Planning Fallacy (1994) Buehler

Principle:

People routinely mis-predict how long a task will take, even when they have done the task before.

Quote:

“The intriguing aspect of this phenomenon is the ability of people to hold two seemingly contradictory beliefs: Although aware that most of their previous predictions were overly optimistic, they believe that their current forecasts are realistic. It seems that people can know the past and yet still be doomed to repeat it.”

Buehler, R., Griffin, D., & Ross, M. (1994). Exploring the “planning fallacy”: Why people underestimate their task completion times. Journal of Personality and Social Psychology, 67(3), 366–381.

Research Story

Three Canadian researchers from Simon Fraser University and University of Waterloo studied why people underestimate task completion times.

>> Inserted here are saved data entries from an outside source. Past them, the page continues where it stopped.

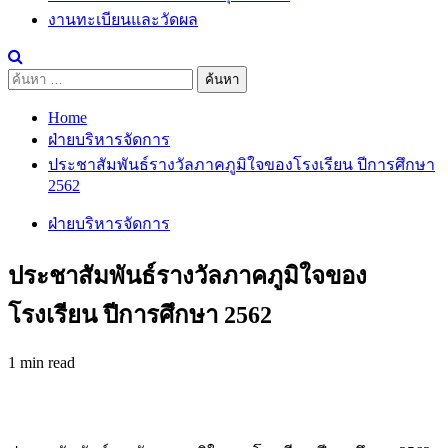
งานทะเบียนและวัดผล
ค้นหา
สำหรับ:
Home
ฝ่ายบริหารจัดการ
ประชาสัมพันธ์รางวัลภาคภูมิใจของโรงเรียน ปีการศึกษา
2562
ฝ่ายบริหารจัดการ
ประชาสัมพันธ์รางวัลภาคภูมิใจของ
โรงเรียน ปีการศึกษา 2562
1 min read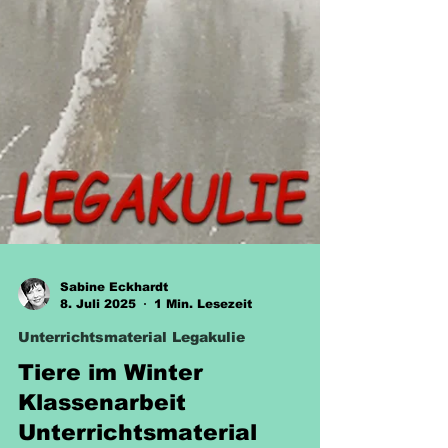
Sabine Eckhardt
8. Juli 2025
1 Min. Lesezeit
Unterrichtsmaterial Legakulie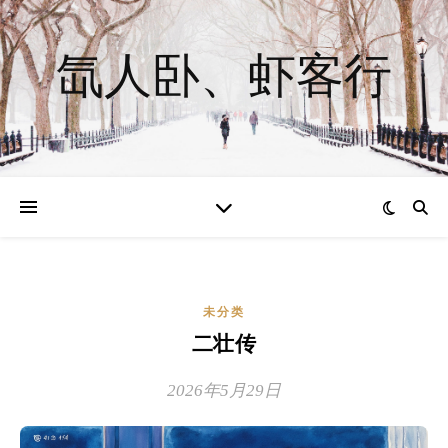
氙人卧、虾客行
未分类
二壮传
2026年5月29日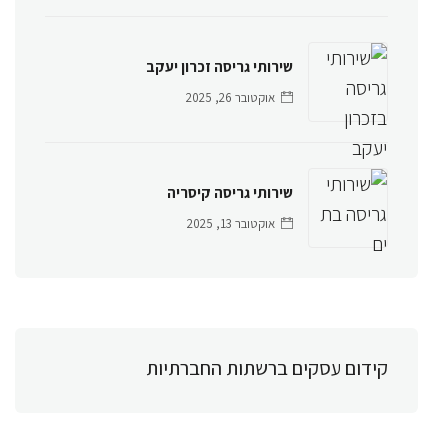
שירותי גריסה זכרון יעקב
אוקטובר 26, 2025
שירותי גריסה קיסריה
אוקטובר 13, 2025
קידום עסקים ברשתות החברתיות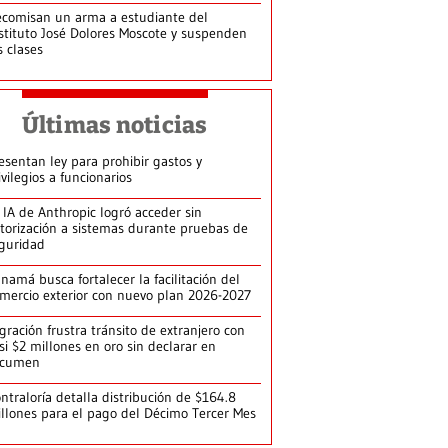
comisan un arma a estudiante del
stituto José Dolores Moscote y suspenden
s clases
Últimas noticias
esentan ley para prohibir gastos y
ivilegios a funcionarios
 IA de Anthropic logró acceder sin
torización a sistemas durante pruebas de
guridad
namá busca fortalecer la facilitación del
mercio exterior con nuevo plan 2026-2027
gración frustra tránsito de extranjero con
si $2 millones en oro sin declarar en
ocumen
ntraloría detalla distribución de $164.8
llones para el pago del Décimo Tercer Mes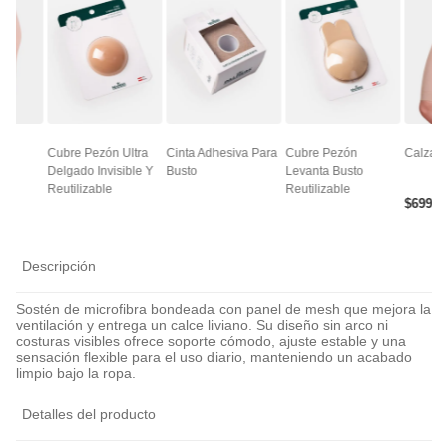
ce
Cubre Pezón Ultra
Cinta Adhesiva Para
Cubre Pezón
Calza A
Delgado Invisible Y
Busto
Levanta Busto
Reutilizable
Reutilizable
$
6990
Descripción
Sostén de microfibra bondeada con panel de mesh que mejora la
ventilación y entrega un calce liviano. Su diseño sin arco ni
costuras visibles ofrece soporte cómodo, ajuste estable y una
sensación flexible para el uso diario, manteniendo un acabado
limpio bajo la ropa.
Detalles del producto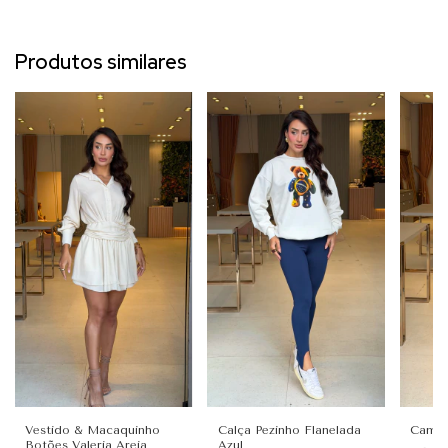
Produtos similares
Vestido & Macaquinho
Calça Pezinho Flanelada
Camisa
Botões Valeria Areia
Azul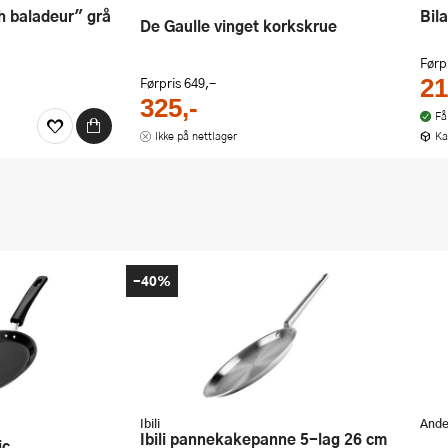
sh baladeur" grå
Bi
De Gaulle vinget korkskrue
Førp
Førpris
649,-
21
325,-
Få
Ikke på nettlager
Ka
-40%
Ibili
Ande
Ibili pannekakepanne 5-lag 26 cm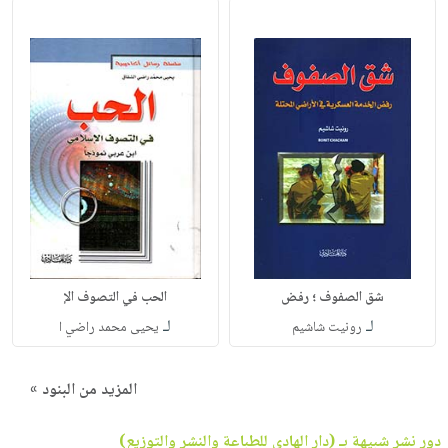
شق الصفوف ؛ رفض
الحب في التصوف الإ
لـ
لـ
رونيت شاشيم
يحيى محمد راضي ا
المزيد من البنود »
دور نشر شبيهة بـ (دار الهادي للطباعة والنشر والتوزيع)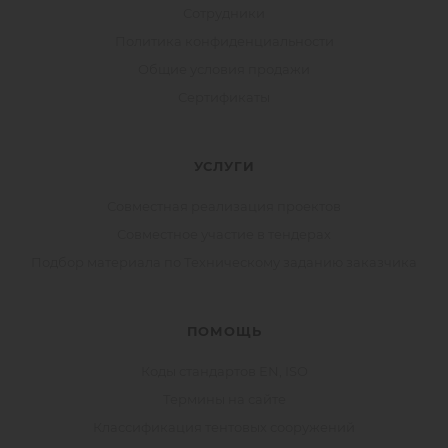
Сотрудники
Политика конфиденциальности
Общие условия продажи
Сертификаты
УСЛУГИ
Совместная реализация проектов
Совместное участие в тендерах
Подбор материала по Техническому заданию заказчика
ПОМОЩЬ
Коды стандартов EN, ISO
Термины на сайте
Классификация тентовых сооружений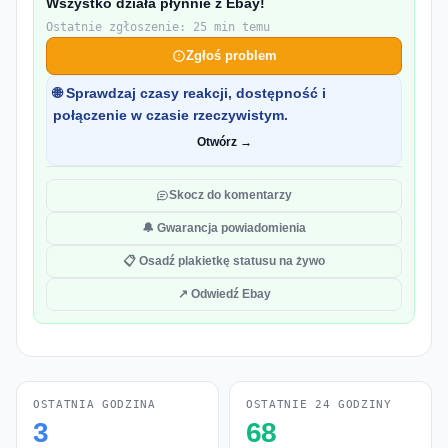
Wszystko działa płynnie z Ebay!
Ostatnie zgłoszenie: 25 min temu
Zgłoś problem
🌐 Sprawdzaj czasy reakcji, dostępność i
połączenie w czasie rzeczywistym.
Otwórz →
Skocz do komentarzy
🔔 Gwarancja powiadomienia
📋 Osadź plakietkę statusu na żywo
↗ Odwiedź Ebay
OSTATNIA GODZINA
OSTATNIE 24 GODZINY
3
68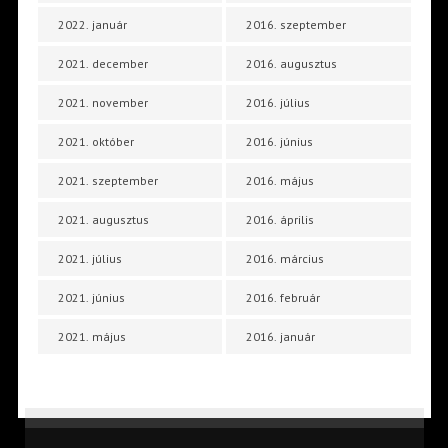
2022. január
2016. szeptember
2021. december
2016. augusztus
2021. november
2016. július
2021. október
2016. június
2021. szeptember
2016. május
2021. augusztus
2016. április
2021. július
2016. március
2021. június
2016. február
2021. május
2016. január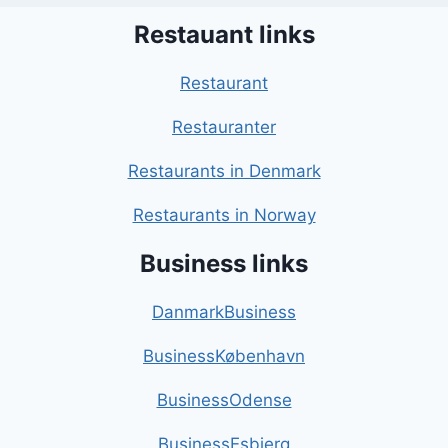
Restauant links
Restaurant
Restauranter
Restaurants in Denmark
Restaurants in Norway
Business links
DanmarkBusiness
BusinessKøbenhavn
BusinessOdense
BusinessEsbjerg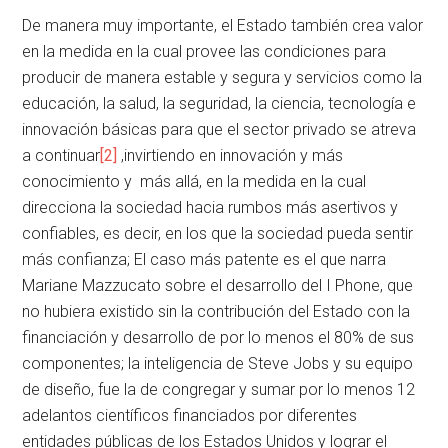
De manera muy importante, el Estado también crea valor
en la medida en la cual provee las condiciones para
producir de manera estable y segura y servicios como la
educación, la salud, la seguridad, la ciencia, tecnología e
innovación básicas para que el sector privado se atreva
a continuar
[2]
,invirtiendo en innovación y más
conocimiento y más allá, en la medida en la cual
direcciona la sociedad hacia rumbos más asertivos y
confiables, es decir, en los que la sociedad pueda sentir
más confianza; El caso más patente es el que narra
Mariane Mazzucato sobre el desarrollo del I Phone, que
no hubiera existido sin la contribución del Estado con la
financiación y desarrollo de por lo menos el 80% de sus
componentes; la inteligencia de Steve Jobs y su equipo
de diseño, fue la de congregar y sumar por lo menos 12
adelantos científicos financiados por diferentes
entidades públicas de los Estados Unidos y lograr el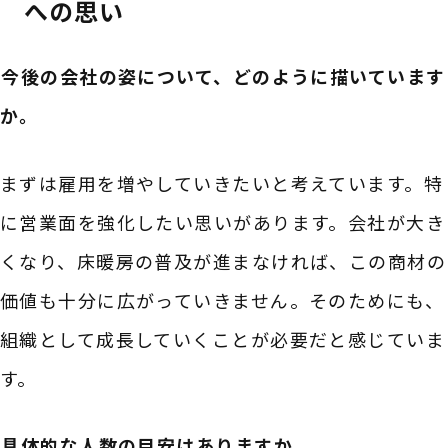
への思い
――今後の会社の姿について、どのように描いています
か。
まずは雇用を増やしていきたいと考えています。特
に営業面を強化したい思いがあります。会社が大き
くなり、床暖房の普及が進まなければ、この商材の
価値も十分に広がっていきません。そのためにも、
組織として成長していくことが必要だと感じていま
す。
――具体的な人数の目安はありますか。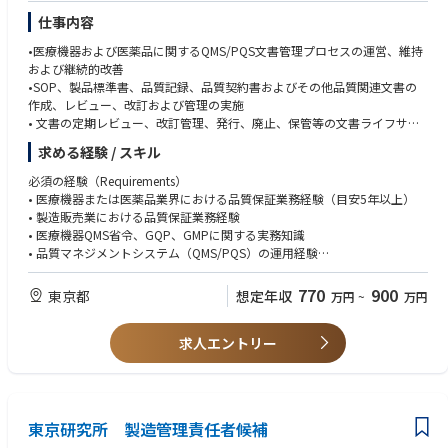
事業の中核を支えるやりがいと、長期的なキャリア形成を両立できる仕事
仕事内容
です。
•医療機器および医薬品に関するQMS/PQS文書管理プロセスの運営、維持
および継続的改善
•SOP、製品標準書、品質記録、品質契約書およびその他品質関連文書の
作成、レビュー、改訂および管理の実施
• 文書の定期レビュー、改訂管理、発行、廃止、保管等の文書ライフサイ
クル管理
求める経験 / スキル
•DMSまたは関連する電子文書管理システムの適切な運用の維持
• グローバル品質文書との整合性確認および日本向けローカライズ対応
必須の経験（Requirements）
•品質教育訓練プログラムの運営、教育計画の作成、実施状況の確認およ
• 医療機器または医薬品業界における品質保証業務経験（目安5年以上）
び関連記録の管理
• 製造販売業における品質保証業務経験
• SOP改訂時、新規規制導入時および品質システム変更時の教育訓練を企
• 医療機器QMS省令、GQP、GMPに関する実務知識
画・実施する
• 品質マネジメントシステム（QMS/PQS）の運用経験
• 教育マトリクス、教育履歴および職務に応じた教育要件の維持管理を行
• 文書管理、記録管理または品質関連文書の作成・改訂管理経験
う
• 教育訓練プログラムの運営、教育記録管理または教育計画作成の経験
770
900
東京都
想定年収
万円
~
万円
• 教育訓練記録の完全性、正確性および規制適合性を確認する
• 変更管理、逸脱管理、CAPAまたは品質リスクマネジメントに関する基本
• 教育訓練の実施状況および有効性を確認し、必要に応じて改善活動を提
的な経験
案・実施する
求人エントリー
• 内部監査、自己点検または規制当局査察対応の経験
• 品質システムの有効性評価、Quality KPIの作成・分析および継続的改善
• 日本語による正確な文書作成および関係部門とのコミュニケーション能
活動の監視
力
•内部監査、外部監査、自己点検および規制当局査察における文書・教育
•英語によるビジネスレベルのコミュニケーション能力（Email、Teleconfe
訓練関連の準備および対応
rence、文書確認を含む）（目安TOEIC700点以上）
東京研究所 製造管理責任者候補
•CAPA、変更管理、逸脱管理および品質リスクマネジメントに関連する文
• Microsoft Officeおよび品質システム関連ツールを用いた業務遂行能力
書・教育マネジメントレビューに必要な文書管理、記録管理、また報告資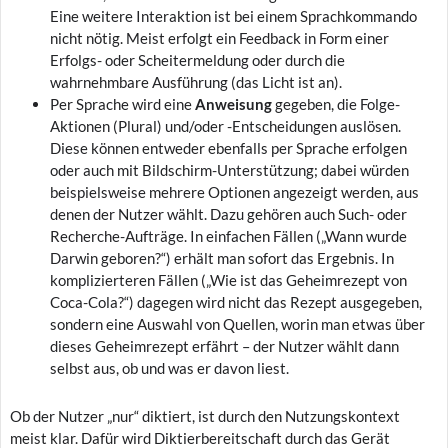
Eine weitere Interaktion ist bei einem Sprachkommando
nicht nötig. Meist erfolgt ein Feedback in Form einer
Erfolgs- oder Scheitermeldung oder durch die
wahrnehmbare Ausführung (das Licht ist an).
Per Sprache wird eine
Anweisung
gegeben, die Folge-
Aktionen (Plural) und/oder -Entscheidungen auslösen.
Diese können entweder ebenfalls per Sprache erfolgen
oder auch mit Bildschirm-Unterstützung; dabei würden
beispielsweise mehrere Optionen angezeigt werden, aus
denen der Nutzer wählt. Dazu gehören auch Such- oder
Recherche-Aufträge. In einfachen Fällen („Wann wurde
Darwin geboren?“) erhält man sofort das Ergebnis. In
komplizierteren Fällen („Wie ist das Geheimrezept von
Coca-Cola?“) dagegen wird nicht das Rezept ausgegeben,
sondern eine Auswahl von Quellen, worin man etwas über
dieses Geheimrezept erfährt – der Nutzer wählt dann
selbst aus, ob und was er davon liest.
Ob der Nutzer „nur“ diktiert, ist durch den Nutzungskontext
meist klar. Dafür wird Diktierbereitschaft durch das Gerät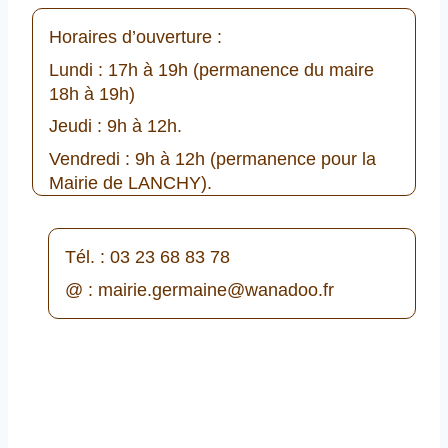
0
2
Horaires d’ouverture :
6
Lundi : 17h à 19h (permanence du maire
18h à 19h)
Jeudi : 9h à 12h.
Vendredi : 9h à 12h (permanence pour la
Mairie de LANCHY).
Tél. : 03 23 68 83 78
@ :
mairie.germaine@wanadoo.fr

#1 27 students predicted when they would finish their final honors thesis as accurately as possible, if everything went as well as possible and as poorly as possible. 30% finished by their accurate guess, only 11 percent finished by their optimistic guess, and 49% finished by their worst case guess.

#2 104 students chose 2 tasks and predicted when they would finish them and how confident they were that they would. A week later, they found students finished 37% of academic and 43% of nonacademic projects on time.

#3 78 students recorded their thoughts alound as they chose a task, noted when it was due, predicted when they would finish it, and said how con- fident they were. Less than half finished on time. They thought those who talked about the past would do better, but only 7% talked about the past. They also asked them to remember and explain a previous time they didn’t finish an assignment and their reasons were external, specific, transitory.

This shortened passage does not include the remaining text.